German FAZ Sets Avatar’s International Reception in US-vs-PRC Synopsis

Hyper-Urbanisation Criticism or Un-American Activities? Hell's Gate on Pandora (Source: Pandorapedia.com)

James Cameron’s Avatar [1] is a tremendous commercial success and will recuperate the long and fruitful relationship between Hollywood’s Big Business blockbusters and the Science Fiction and Fantasy genre itself. Probably it is doing for 3D cinema what Halo did 2001 for the X-Box in the game branch: It is more important for its ground-breaking 3D theatrical projection technology than for visionary ‘phuturist’ statements of artistic excellence in art or design.

Although I don’t have seen it either in 3D spectacles version nor in standard 2D yet, I am tending to follow my strong prejudgements against this ‘Pocahontas-in-Space’ and trying to procrastinate any close encouters of whatever kind as long as possible. But having  in mind that our upcoming PHUTURAMA session [2] does not reflect explicitly the world-wide success of this stunningly well performing Science Fiction mega-blockbuster, I am lucky to get inspired to write something in this particular blog by the occasion that my favourite newspaper confronted their Feuilleton readers on January 21, 2010 with two synoptically arranged stories [3], referring the different reception and debate in the People’s Republic of China and in the movie’s domestic U. S. homeland.

Out of the Blue?

Avatar seems to serve as a perfect bluescreen for projecting randomly heteregenous political notions and criticisms onto it.
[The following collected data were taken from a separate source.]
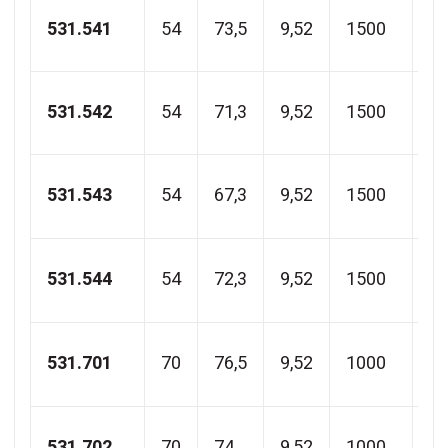
531.541
54
73,5
9,52
1500
2
531.542
54
71,3
9,52
1500
2
531.543
54
67,3
9,52
1500
2
531.544
54
72,3
9,52
1500
2
531.701
70
76,5
9,52
1000
2
531.702
70
74
9,52
1000
2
Following the report from Frankfurter Allgemeine Zeitung correspondent the Chinese response seems to interprete and identify the role of the movie’s indigenous Pandoran Na’vi – ‘native’ or just ‘naïve’? – with the obstructive movement against brute force or just plain criminal-minded  ‘urbanisation’ practices which completely re-rendered the surface of Chinese cityscapes from scratch and produced anti-modernistic counter-heroes like the inhabitants of the famous “nail house” [4] in Chongqing. Indeed, this iconic building really resembles the Pandora’s low-gravity caused shifting mountain compounds. Limiting the cinemas that are playing the movie has been suspected therefore as an anti-oppositional move of repression by the all-mighty censorship authorities to promote the upcoming launch of a more patriotic movie on Confuzius.

Into the Black?

Verena Lueken on the other hand sums up the major complaints that has shaken the “red” Republican-American reception confronted with Avatar’s tremendous box office success. Whereas the Chinese reception got a liberal and anti-gouvernemental spin, the U. S. right wing media protagonists like John Nolte of Big Hollywood or John Podhoretz of Weekly Standard smelled betrayal and claimed completely Un-American Activities behind the movie’s simple plot. James Cameron, never denying his solid rootedness in 1960s hippie sub-culture, is suspected to undermine America’s strength and fortune by blackmailing U. S. Armed Forces, free entrepreneurship and the justified “War on Terror” – all represented in Avatar’s predominant Resources Development Administration (RDA – as an aside: signalled by a completely dull and ridiculous logo). But a free-wheeling “quasi-governmental administrative entity (QGAE)” [5] isn’t entirely unparalleled in the history of colonialism and a thankful stand-up enemy in any action flick since the creation of the world (‘Creation’ as in ‘Grand Design’). All that cries “Blackwater!”, whereas this controversial company itself (probably in reaction of such unintended castings and vaguely mantled innuendos) shifted their brand name recently into Xe Services. [6] Don’t follow this link, muhaha! Guess what? Nobody would confuse now a well-respected private military contractor and security consulting firm with a completely fictitious Hollywood blockbuster villainous entity.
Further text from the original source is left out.